Domingo, 19 de maio de 2019 Edição nº 14907 31/01/2018  










MICROS E PEQUENASAnterior | Índice | Próxima

Saldo de Mato Grosso foi o 7º do país em 2017

Da Reportagem

Quarto gerador de empregos com carteira assinada em 2017, Mato Grosso se destaca também na oferta de vagas dentro do universo das Micro e Pequenas Empresas (MPE) ao contabilizar saldo de 16.765 postos nesse segmento da economia nacional. Em todo o país foram 329.630 vagas, puxadas pelo desempenho de São Paulo com 77.508, seguidas pela Bahia com 44.555 e por Goiás com outras 31.168.
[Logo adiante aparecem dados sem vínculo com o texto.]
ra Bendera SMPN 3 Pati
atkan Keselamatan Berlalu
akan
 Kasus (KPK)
Em relação ao Centro-Oeste, Mato Grosso acumula o segundo melhor saldo de 2017, justamente atrás de Goiás, mas a frente do Distrito Federal, 4.980, e de Mato Grosso do Sul, 4.522. Os dados fazem parte do levantamento feito pelo Sebrae com base no Cadastro Geral de Empregados e Desempregados (Caged), fornecido pelo Ministério do Trabalho e Emprego.
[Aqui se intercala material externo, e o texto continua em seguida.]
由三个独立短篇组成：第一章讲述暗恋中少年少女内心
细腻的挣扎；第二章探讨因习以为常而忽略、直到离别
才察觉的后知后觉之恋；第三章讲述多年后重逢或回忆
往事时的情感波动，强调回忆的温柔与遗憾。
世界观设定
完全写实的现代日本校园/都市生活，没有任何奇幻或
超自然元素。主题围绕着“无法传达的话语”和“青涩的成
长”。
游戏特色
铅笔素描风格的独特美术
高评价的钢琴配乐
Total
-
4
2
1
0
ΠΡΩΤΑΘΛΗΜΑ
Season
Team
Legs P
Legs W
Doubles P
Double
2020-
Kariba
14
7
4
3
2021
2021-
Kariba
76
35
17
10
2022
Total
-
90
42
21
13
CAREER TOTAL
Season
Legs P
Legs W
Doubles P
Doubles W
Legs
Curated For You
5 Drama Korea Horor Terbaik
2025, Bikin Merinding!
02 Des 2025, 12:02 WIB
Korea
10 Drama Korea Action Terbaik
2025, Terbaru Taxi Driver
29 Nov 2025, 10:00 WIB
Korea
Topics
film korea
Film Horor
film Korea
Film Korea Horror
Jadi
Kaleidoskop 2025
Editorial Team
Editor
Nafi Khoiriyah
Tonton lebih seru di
Apesar do saldo anual positivo, Mato Grosso registrou um dezembro de grandes demissões dentro da MPE´s. De mais de 9.787 cortes, 7.131 foram registrados nas MPE´s e outras 2.654 de desligamentos entre as Médias e Grandes Empresas (MGP). Em dezembro de 2016, por exemplo, o resultado do mês foi de 4.319 demissões dentro das MPE´s e das MGE´s.
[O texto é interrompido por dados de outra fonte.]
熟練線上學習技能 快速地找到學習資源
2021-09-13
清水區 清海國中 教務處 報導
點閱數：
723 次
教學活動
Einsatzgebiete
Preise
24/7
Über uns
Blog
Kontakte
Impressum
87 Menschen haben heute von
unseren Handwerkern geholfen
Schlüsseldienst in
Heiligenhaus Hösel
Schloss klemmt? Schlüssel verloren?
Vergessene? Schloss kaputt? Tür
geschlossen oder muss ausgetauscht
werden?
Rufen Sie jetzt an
Do saldo negativo apurado em dezembro, no Estado, o pior desempenho por segmento econômico foi o da Construção Civil com 2.099 demissões. Já o único positivo foi registrado pelas MGE no segmento do comércio com a criação de 241 novas vagas.

São consideradas microempresas àquelas que empregam até 19 pessoas. As pequenas empregam de 22 a 99 pessoas. As médias de 100 a 499 e as grandes são aquelas com mais de 500 pessoas.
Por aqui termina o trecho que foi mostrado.